1.7 A prática docente como elemento da prática pedagógica

Ao longo das pesquisas e estudos na área da educação muito se tem discutido sobre prática docente e prática pedagógica8. Comumente elas vêm carregadas com sentidos que parecem sinônimos, ou seja, a prática docente se apresenta nas formulações teóricas tendo o mesmo significado da prática pedagógica.

Dessa forma, percebe-se que os dois conceitos são vinculados à ação do professor. Há então uma simbiose epistemológica e as fronteiras dos sentidos são transpostas ocorrendo um prejuízo para a definição desses conceitos. Os estudos parecem desconsiderar ou fazem uma síntese total dos referidos conceitos num hibridismo que apaga as diferenças fundantes entre eles. Zabala (apud SOUZA, 2006), por exemplo, quando conceitua sobre as decisões que o professor precisa tomar em sua ação se refere a isso como a resolução dos problemas na prática pedagógica. Ele propõe, portanto, que a prática pedagógica se alude à ação do professor na sala de aula.

As diferenças a que se está remetendo dizem respeito, sobretudo, ao alcance da prática docente e da prática pedagógica. A prática pedagógica se configura por ser mais ampla que a prática docente, incorporando esta última como um de seus elementos. Assim, a também chamada práxis pedagógica (SOUZA, 2006) congrega uma ação institucional coletivizada e sistematizada e não se reduz às ações do professor.
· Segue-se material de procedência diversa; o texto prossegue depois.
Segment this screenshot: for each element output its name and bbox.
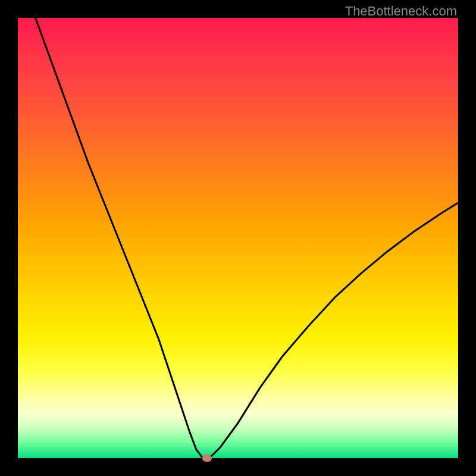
bottleneck-curve [36, 18, 458, 458]
chart-container: TheBottleneck.com [0, 0, 476, 476]
curve-svg [18, 18, 458, 458]
minimum-marker [202, 455, 212, 462]
plot-area [18, 18, 458, 458]
watermark-text: TheBottleneck.com [345, 4, 457, 19]
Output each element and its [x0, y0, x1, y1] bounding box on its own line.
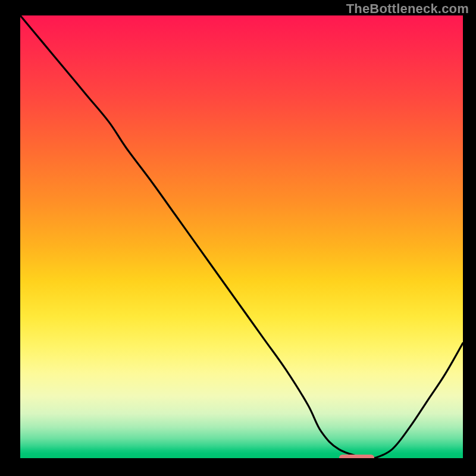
chart-frame: TheBottleneck.com	[0, 0, 476, 476]
valley-marker	[339, 455, 375, 458]
bottleneck-curve	[20, 15, 463, 458]
curve-svg	[20, 15, 463, 458]
watermark-text: TheBottleneck.com	[346, 1, 469, 17]
plot-area	[20, 15, 463, 458]
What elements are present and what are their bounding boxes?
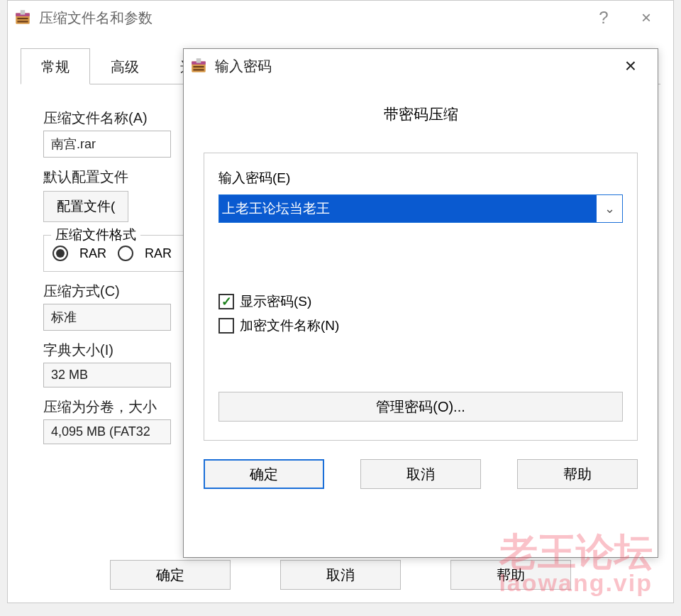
main-ok-button[interactable]: 确定	[110, 560, 231, 590]
method-dropdown[interactable]: 标准	[43, 304, 171, 331]
radio-rar4[interactable]	[118, 246, 133, 261]
main-titlebar: 压缩文件名和参数 ? ×	[8, 1, 673, 35]
split-dropdown[interactable]: 4,095 MB (FAT32	[43, 419, 171, 444]
format-group: 压缩文件格式 RAR RAR	[43, 235, 185, 272]
main-button-row: 确定 取消 帮助	[8, 560, 673, 590]
main-title: 压缩文件名和参数	[39, 9, 582, 28]
modal-heading: 带密码压缩	[204, 104, 638, 124]
svg-rect-8	[193, 69, 204, 70]
modal-ok-button[interactable]: 确定	[204, 459, 324, 489]
help-button[interactable]: ?	[582, 8, 625, 28]
modal-titlebar: 输入密码 ×	[184, 49, 658, 83]
radio-rar[interactable]	[52, 246, 68, 261]
svg-rect-2	[17, 18, 28, 19]
modal-close-button[interactable]: ×	[609, 55, 652, 77]
radio-rar-label: RAR	[79, 246, 106, 261]
filename-label: 压缩文件名称(A)	[43, 109, 192, 128]
modal-button-row: 确定 取消 帮助	[184, 441, 658, 489]
password-value-wrap[interactable]: 上老王论坛当老王	[219, 195, 597, 222]
password-label: 输入密码(E)	[218, 169, 623, 187]
dict-label: 字典大小(I)	[43, 341, 192, 360]
encrypt-names-label: 加密文件名称(N)	[240, 317, 339, 335]
modal-help-button[interactable]: 帮助	[517, 459, 638, 489]
tab-advanced[interactable]: 高级	[90, 48, 160, 84]
password-dialog: 输入密码 × 带密码压缩 输入密码(E) 上老王论坛当老王 ⌄ 显示密码(S) …	[183, 48, 658, 558]
profile-button[interactable]: 配置文件(	[43, 191, 128, 222]
winrar-icon	[13, 9, 32, 27]
modal-cancel-button[interactable]: 取消	[360, 459, 481, 489]
manage-passwords-button[interactable]: 管理密码(O)...	[218, 392, 623, 422]
show-password-checkbox[interactable]	[218, 294, 234, 309]
chevron-down-icon[interactable]: ⌄	[597, 201, 622, 216]
format-group-title: 压缩文件格式	[51, 226, 140, 244]
modal-body: 带密码压缩 输入密码(E) 上老王论坛当老王 ⌄ 显示密码(S) 加密文件名称(…	[184, 83, 658, 441]
main-cancel-button[interactable]: 取消	[280, 560, 401, 590]
method-label: 压缩方式(C)	[43, 282, 192, 301]
password-group: 输入密码(E) 上老王论坛当老王 ⌄ 显示密码(S) 加密文件名称(N) 管理密…	[204, 153, 638, 441]
encrypt-names-checkbox[interactable]	[218, 318, 234, 334]
main-help-button[interactable]: 帮助	[450, 560, 571, 590]
default-profile-label: 默认配置文件	[43, 167, 192, 187]
radio-rar4-label: RAR	[145, 246, 172, 261]
winrar-icon	[189, 57, 208, 75]
password-combobox[interactable]: 上老王论坛当老王 ⌄	[218, 194, 623, 223]
svg-rect-3	[17, 21, 28, 22]
svg-rect-4	[21, 10, 26, 15]
close-button[interactable]: ×	[625, 8, 668, 28]
password-value[interactable]: 上老王论坛当老王	[222, 199, 330, 218]
modal-title: 输入密码	[215, 57, 609, 76]
dict-dropdown[interactable]: 32 MB	[43, 363, 171, 387]
general-tab-content: 压缩文件名称(A) 南宫.rar 默认配置文件 配置文件( 压缩文件格式 RAR…	[8, 84, 192, 444]
filename-input[interactable]: 南宫.rar	[43, 131, 171, 158]
split-label: 压缩为分卷，大小	[43, 397, 192, 417]
tab-general[interactable]: 常规	[21, 48, 90, 84]
svg-rect-9	[196, 58, 201, 63]
show-password-label: 显示密码(S)	[240, 292, 311, 311]
svg-rect-7	[193, 66, 204, 67]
8 Ver a análise de Souza (2006).

A prática ou práxis pedagógica abrange, por conseguinte, a prática docente, a discente, a gestora e a epistemológica. Ela é a síntese desses elementos assumidos coletivamente e institucionalmente na perspectiva de atingir os objetivos da educação propostos pela instituição formadora. E por ser coletiva e a síntese de outras práticas, não pode ser reduzida a uma delas sem que com isso haja prejuízo para sua definição, perdendo deste modo a inscrição de seu sentido.

A práxis pedagógica pode ser então definida nas palavras de Souza (2006, p. 11) como o resultado de “interconexões das práticas de diversos sujeitos que constituem as instituições formadoras”, com o objetivo de construção de conhecimentos para a formação dos sujeitos.

Sendo assim, ao ser identificada como um dos elementos da prática pedagógica, a prática docente se refere à ação do professor, uma ação que envolve a sala de aula, o acompanhamento do processo de ensino-aprendizagem e a avaliação no sentido de contribuir para a ressignificação do fazer docente. Esse é o conceito que a prática docente abarca; desejar que ela seja mais que isso seria retirar sua especificidade.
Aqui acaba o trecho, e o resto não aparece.